Goal of the exercise: Across the listing, how many lines contain "viết"? The reply is the number alone.

Extracted material:
%%
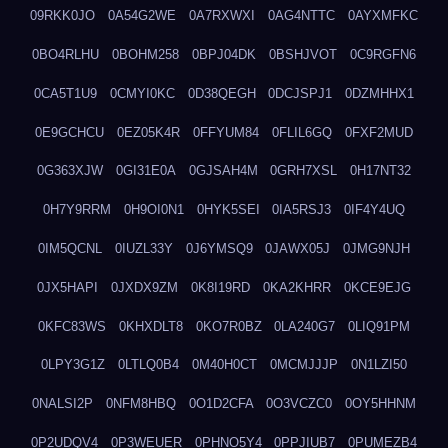
09RKK0JO
0A54G2WE
0A7RXWXI
0AG4NTTC
0AYXMFKC
0BO4RLHU
0BOHM258
0BPJ04DK
0BSHJVOT
0C9RGFN6
0CA5T1U9
0CMYI0KC
0D38QEGH
0DCJSPJ1
0DZMHHX1
0E9GCHCU
0EZ05K4R
0FFYUM84
0FLIL6GQ
0FXF2MUD
0G363XJW
0GI31E0A
0GJSAH4M
0GRH7XSL
0H17NT32
0H7Y9RRM
0H9OI0N1
0HYK5SEI
0IA5RSJ3
0IF4Y4UQ
0IM5QCNL
0IUZL33Y
0J6YMSQ9
0JAWX05J
0JMG9NJH
0JX5HAPI
0JXDX9ZM
0K8I19RD
0KA2KHRR
0KCE9EJG
0KFC83WS
0KHXDLT8
0KO7R0BZ
0LA240G7
0LIQ91PM
0LPY3G1Z
0LTLQ0B4
0M40H0CT
0MCMJJJP
0N1LZI50
0NALSI2P
0NFM8HBQ
0O1D2CFA
0O3VCZC0
0OY5HHNM
0P2UDQV4
0P3WEUER
0PHNO5Y4
0PPJIUB7
0PUMEZB4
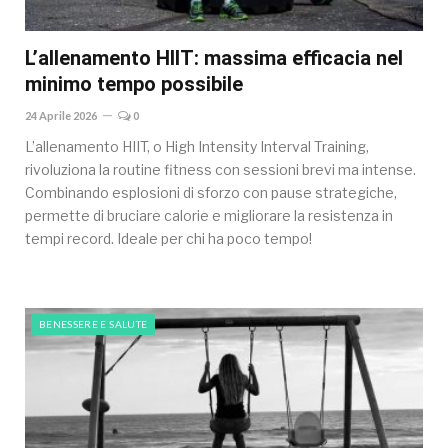
L’allenamento HIIT: massima efficacia nel
minimo tempo possibile
24 Aprile 2026
0
L’allenamento HIIT, o High Intensity Interval Training,
rivoluziona la routine fitness con sessioni brevi ma intense.
Combinando esplosioni di sforzo con pause strategiche,
permette di bruciare calorie e migliorare la resistenza in
tempi record. Ideale per chi ha poco tempo!
BENESSERE E SALUTE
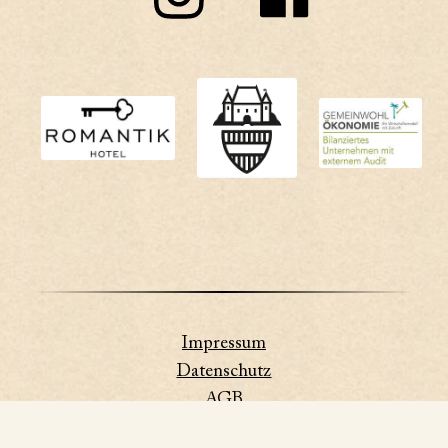
Impressum
Datenschutz
AGB
FAQs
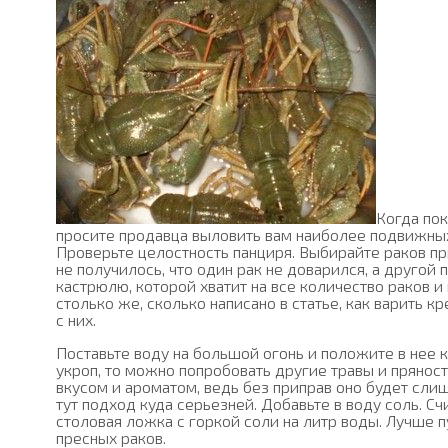
Когда пок
просите продавца выловить вам наиболее подвижных 
Проверьте целостность панциря. Выбирайте раков п
не получилось, что один рак не доварился, а другой
кастрюлю, которой хватит на все количество раков и
столько же, сколько написано в статье, как варить к
с них.
Поставьте воду на большой огонь и положите в нее к
укроп, то можно попробовать другие травы и пряност
вкусом и ароматом, ведь без приправ оно будет сли
тут подход куда серьезней. Добавьте в воду соль. С
столовая ложка с горкой соли на литр воды. Лучше п
пресных раков.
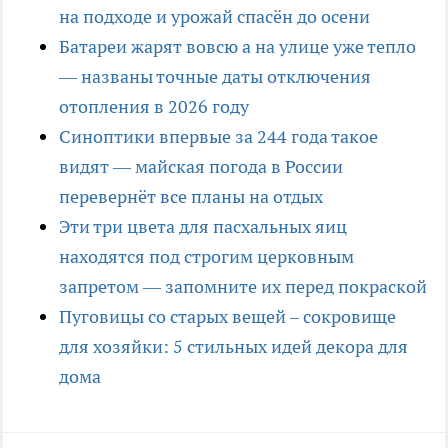
на подходе и урожай спасён до осени
Батареи жарят вовсю а на улице уже тепло
— названы точные даты отключения
отопления в 2026 году
Синоптики впервые за 244 года такое
видят — майская погода в России
перевернёт все планы на отдых
Эти три цвета для пасхальных яиц
находятся под строгим церковным
запретом — запомните их перед покраской
Пуговицы со старых вещей – сокровище
для хозяйки: 5 стильных идей декора для
дома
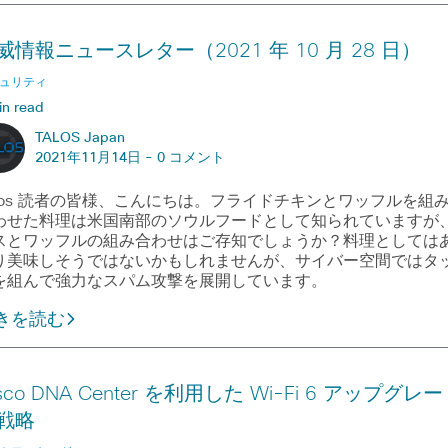
威情報ニュースレター（2021 年 10 月 28 日）
ュリティ
in read
TALOS Japan
2021年11月14日 -
0 コメント
alos 読者の皆様、こんにちは。フライドチキンとワッフルを組
わせた料理は米国南部のソウルフードとして知られていますが
スとワッフルの組み合わせはご存知でしょうか？料理としては
り美味しそうではないかもしれませんが、サイバー空間ではタ
を組んで強力なスパム攻撃を展開しています。
きを読む
sco DNA Center を利用した Wi-Fi 6 アップグレー
戦略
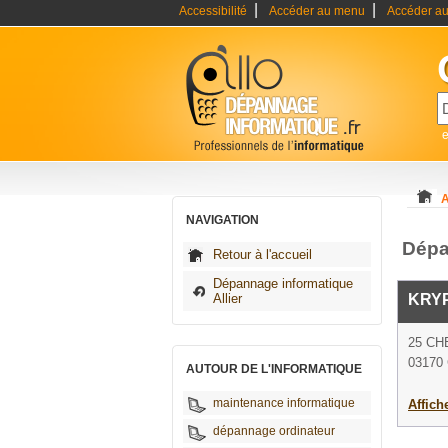
|
|
Accessibilité
Accéder au menu
Accéder au
A
NAVIGATION
Dépa
Retour à l'accueil
Dépannage informatique
Allier
KRY
25 CH
03170
AUTOUR DE L'INFORMATIQUE
maintenance informatique
Affich
dépannage ordinateur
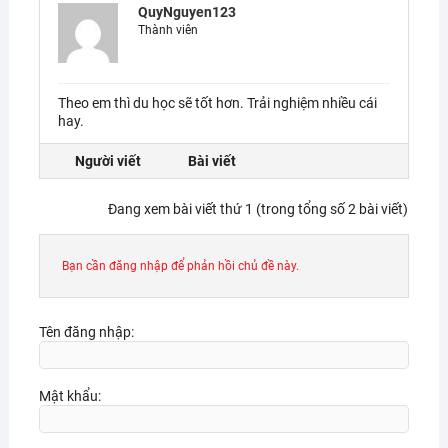
QuyNguyen123
Thành viên
Theo em thì du học sẽ tốt hơn. Trải nghiệm nhiều cái
hay.
Người viết
Bài viết
Đang xem bài viết thứ 1 (trong tổng số 2 bài viết)
Bạn cần đăng nhập để phản hồi chủ đề này.
Tên đăng nhập:
Mật khẩu:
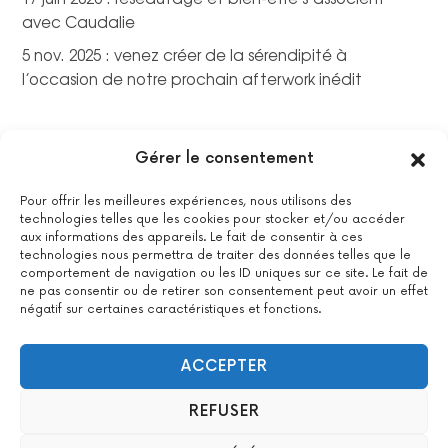
avec Caudalie
5 nov. 2025 : venez créer de la sérendipité à
l’occasion de notre prochain afterwork inédit
Gérer le consentement
Pour offrir les meilleures expériences, nous utilisons des
technologies telles que les cookies pour stocker et/ou accéder
aux informations des appareils. Le fait de consentir à ces
technologies nous permettra de traiter des données telles que le
comportement de navigation ou les ID uniques sur ce site. Le fait de
ne pas consentir ou de retirer son consentement peut avoir un effet
négatif sur certaines caractéristiques et fonctions.
La certification qualité a été délivrée au titre de la catégorie
suivante : actions de formations.
Voir le certificat
ACCEPTER
REFUSER
2022 All Positive – Tous droits réservés –
Contact
–
Mentions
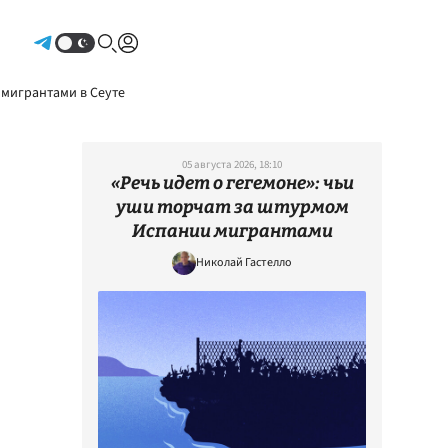
Авторизоваться
 мигрантами в Сеуте
05 августа 2026, 18:10
«Речь идет о гегемоне»: чьи
уши торчат за штурмом
Испании мигрантами
Николай Гастелло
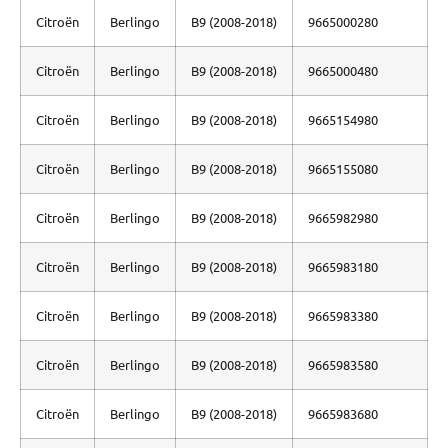
Citroën
Berlingo
B9 (2008-2018)
9665000280
Citroën
Berlingo
B9 (2008-2018)
9665000480
Citroën
Berlingo
B9 (2008-2018)
9665154980
Citroën
Berlingo
B9 (2008-2018)
9665155080
Citroën
Berlingo
B9 (2008-2018)
9665982980
Citroën
Berlingo
B9 (2008-2018)
9665983180
Citroën
Berlingo
B9 (2008-2018)
9665983380
Citroën
Berlingo
B9 (2008-2018)
9665983580
Citroën
Berlingo
B9 (2008-2018)
9665983680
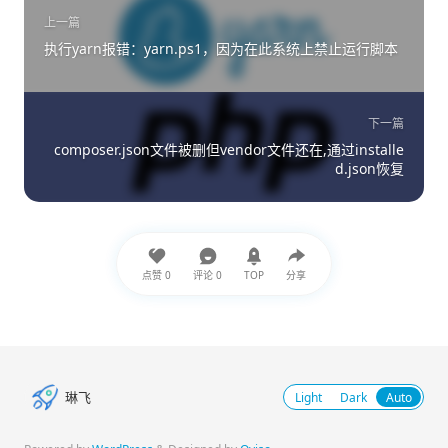
上一篇
执行yarn报错：yarn.ps1，因为在此系统上禁止运行脚本
下一篇
composer.json文件被删但vendor文件还在,通过installe
d.json恢复
点赞
0
评论
0
TOP
分享
琳飞
Light
Dark
Auto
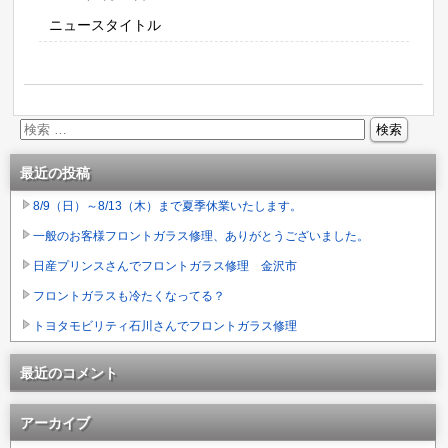
ニュースタイトル
最近の投稿
8/9（日）～8/13（木）まで夏季休業いたします。
一般のお客様フロントガラス修理、ありがとうございました。
日産プリンスさんでフロントガラス修理 金沢市
フロントガラスも冷たくなってる？
トヨタモビリティ石川さんでフロントガラス修理
最近のコメント
アーカイブ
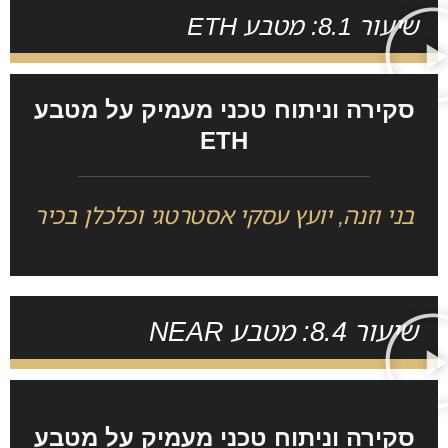
שיעור 8.1: מטבע ETH
סקירה וניתוח טכני מעמיק על מטבע
ETH
בני וזנה, יועץ עסקי אסטרטגי וכלכלן בכיר
שיעור 8.4: מטבע NEAR
סקירה וניתוח טכני מעמיק על מטבע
%%
Solution for this task: 3